I'm dealing with a simple application in which I need to drive a pure resistive load and to control it by voltage. I control the load through a pwm signal coming from a microcontroller in 5V logic. The pwm frequency can be easily set from a few hertz to several kHz. The supply voltage is 24V and the maximum absorbed current is 15A. I wonder, what are the advantages in using a more complex push-pull configuration over using a single power mosfet? I am aware that push-pull configurations are usually considered more efficient, but what about using a single mosfet with extremely low rdson? In example, a single IRFS7430-7PPBF would be enough? With the current values required this mosfet seems to be dissipating only 0.17 W in worst conditions. At this point I would prefer the single mosfet configuration over a more complex and costly push-pull configuration. What about if there is a need of linearizing the output of the driving stage with an inductor and a capacitor? Would the push-pull configuration offer bigger benefits over the single mosfet?

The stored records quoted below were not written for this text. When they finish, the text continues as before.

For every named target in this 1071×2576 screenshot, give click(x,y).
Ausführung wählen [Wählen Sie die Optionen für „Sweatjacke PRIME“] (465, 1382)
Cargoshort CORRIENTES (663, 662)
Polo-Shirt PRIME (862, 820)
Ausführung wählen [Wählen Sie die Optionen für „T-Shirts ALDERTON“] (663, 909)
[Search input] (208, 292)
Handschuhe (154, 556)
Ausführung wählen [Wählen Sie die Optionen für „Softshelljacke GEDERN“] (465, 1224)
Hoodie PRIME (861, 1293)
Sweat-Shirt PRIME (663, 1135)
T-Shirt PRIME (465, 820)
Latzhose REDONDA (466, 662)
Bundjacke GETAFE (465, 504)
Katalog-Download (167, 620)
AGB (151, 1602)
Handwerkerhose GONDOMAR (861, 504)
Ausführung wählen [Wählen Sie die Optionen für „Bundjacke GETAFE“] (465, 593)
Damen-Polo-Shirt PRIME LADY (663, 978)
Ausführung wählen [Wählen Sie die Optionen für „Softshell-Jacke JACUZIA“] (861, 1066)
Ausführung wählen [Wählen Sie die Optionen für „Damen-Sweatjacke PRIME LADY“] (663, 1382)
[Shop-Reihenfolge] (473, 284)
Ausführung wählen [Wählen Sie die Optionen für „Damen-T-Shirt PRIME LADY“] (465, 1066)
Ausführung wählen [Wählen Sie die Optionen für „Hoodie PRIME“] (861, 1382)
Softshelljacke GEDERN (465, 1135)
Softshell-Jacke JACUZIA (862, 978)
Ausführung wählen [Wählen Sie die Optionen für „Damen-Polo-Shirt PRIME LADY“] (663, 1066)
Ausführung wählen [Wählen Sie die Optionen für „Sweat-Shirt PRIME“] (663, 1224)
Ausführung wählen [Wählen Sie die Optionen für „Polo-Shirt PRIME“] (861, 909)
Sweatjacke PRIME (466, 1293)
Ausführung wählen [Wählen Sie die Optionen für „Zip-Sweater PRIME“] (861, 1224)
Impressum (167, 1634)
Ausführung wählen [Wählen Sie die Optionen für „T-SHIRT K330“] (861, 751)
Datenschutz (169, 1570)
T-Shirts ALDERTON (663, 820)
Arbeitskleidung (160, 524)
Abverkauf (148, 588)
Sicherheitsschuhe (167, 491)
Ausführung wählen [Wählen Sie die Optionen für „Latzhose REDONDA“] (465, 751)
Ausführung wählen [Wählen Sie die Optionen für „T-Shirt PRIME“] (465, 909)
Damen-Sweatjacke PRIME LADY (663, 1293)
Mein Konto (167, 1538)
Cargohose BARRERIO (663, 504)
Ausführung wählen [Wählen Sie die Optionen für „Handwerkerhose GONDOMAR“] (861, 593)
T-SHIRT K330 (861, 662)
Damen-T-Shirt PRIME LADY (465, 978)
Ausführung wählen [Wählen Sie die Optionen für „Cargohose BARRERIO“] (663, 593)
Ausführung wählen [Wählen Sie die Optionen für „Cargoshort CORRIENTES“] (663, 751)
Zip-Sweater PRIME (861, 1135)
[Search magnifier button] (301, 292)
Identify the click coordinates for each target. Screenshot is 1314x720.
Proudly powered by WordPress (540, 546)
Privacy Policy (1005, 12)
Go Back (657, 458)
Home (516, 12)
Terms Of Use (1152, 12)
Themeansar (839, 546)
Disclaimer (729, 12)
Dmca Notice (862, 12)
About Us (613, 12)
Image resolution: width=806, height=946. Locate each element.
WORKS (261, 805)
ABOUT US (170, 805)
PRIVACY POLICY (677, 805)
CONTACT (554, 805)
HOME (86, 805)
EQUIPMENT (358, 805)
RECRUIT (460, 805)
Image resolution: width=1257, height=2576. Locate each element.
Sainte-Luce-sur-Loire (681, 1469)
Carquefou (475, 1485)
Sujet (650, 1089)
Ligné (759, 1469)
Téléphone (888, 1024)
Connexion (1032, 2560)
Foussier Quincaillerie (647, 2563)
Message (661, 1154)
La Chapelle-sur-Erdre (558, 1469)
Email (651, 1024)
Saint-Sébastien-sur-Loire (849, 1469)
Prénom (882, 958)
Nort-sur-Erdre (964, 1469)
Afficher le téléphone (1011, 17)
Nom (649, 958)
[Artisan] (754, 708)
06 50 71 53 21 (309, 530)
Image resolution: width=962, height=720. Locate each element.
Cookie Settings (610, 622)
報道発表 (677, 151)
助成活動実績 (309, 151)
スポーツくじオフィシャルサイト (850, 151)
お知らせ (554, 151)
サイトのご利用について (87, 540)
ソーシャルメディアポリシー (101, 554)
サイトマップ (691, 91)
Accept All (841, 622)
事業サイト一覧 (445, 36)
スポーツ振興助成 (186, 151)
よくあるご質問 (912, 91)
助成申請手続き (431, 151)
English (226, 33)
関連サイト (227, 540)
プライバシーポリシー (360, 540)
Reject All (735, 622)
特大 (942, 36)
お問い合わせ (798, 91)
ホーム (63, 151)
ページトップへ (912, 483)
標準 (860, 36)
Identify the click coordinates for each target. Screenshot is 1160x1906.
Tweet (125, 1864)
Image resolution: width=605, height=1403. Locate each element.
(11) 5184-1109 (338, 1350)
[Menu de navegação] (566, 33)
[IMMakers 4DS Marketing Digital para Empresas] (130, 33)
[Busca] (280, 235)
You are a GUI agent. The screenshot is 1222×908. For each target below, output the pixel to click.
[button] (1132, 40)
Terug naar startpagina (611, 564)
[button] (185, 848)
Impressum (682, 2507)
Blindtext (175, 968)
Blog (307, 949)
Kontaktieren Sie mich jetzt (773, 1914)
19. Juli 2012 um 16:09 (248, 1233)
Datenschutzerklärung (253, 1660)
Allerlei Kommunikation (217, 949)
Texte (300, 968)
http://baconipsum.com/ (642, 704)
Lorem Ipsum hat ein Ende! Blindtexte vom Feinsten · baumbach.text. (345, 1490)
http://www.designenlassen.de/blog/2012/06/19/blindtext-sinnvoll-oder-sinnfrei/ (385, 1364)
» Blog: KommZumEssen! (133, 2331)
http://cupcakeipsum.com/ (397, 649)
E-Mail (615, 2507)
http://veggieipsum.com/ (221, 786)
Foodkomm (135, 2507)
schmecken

If you don't mind that the resistive load receives a "power amplified" PWM signal then a single MOSFET being switched at the PWM frequency will be the most effective.
If you do mind (because you want a linear looking voltage proportional to duty cycle across the load) then a push-pull with inductor and capacitor filtering will be most efficient. Next most efficient would be a single MOSFET with back-emf capture diode but the diode would dissipate quite a few watts.
However, the single MOSFET solution is trickier to get right with respect to mark-space ratio. The push pull version produces an average output voltage which is duty * input voltage i.e. is largely load value dependent.
You could engineer a purely linear solution with one MOSFET but that would produce a lot of heat.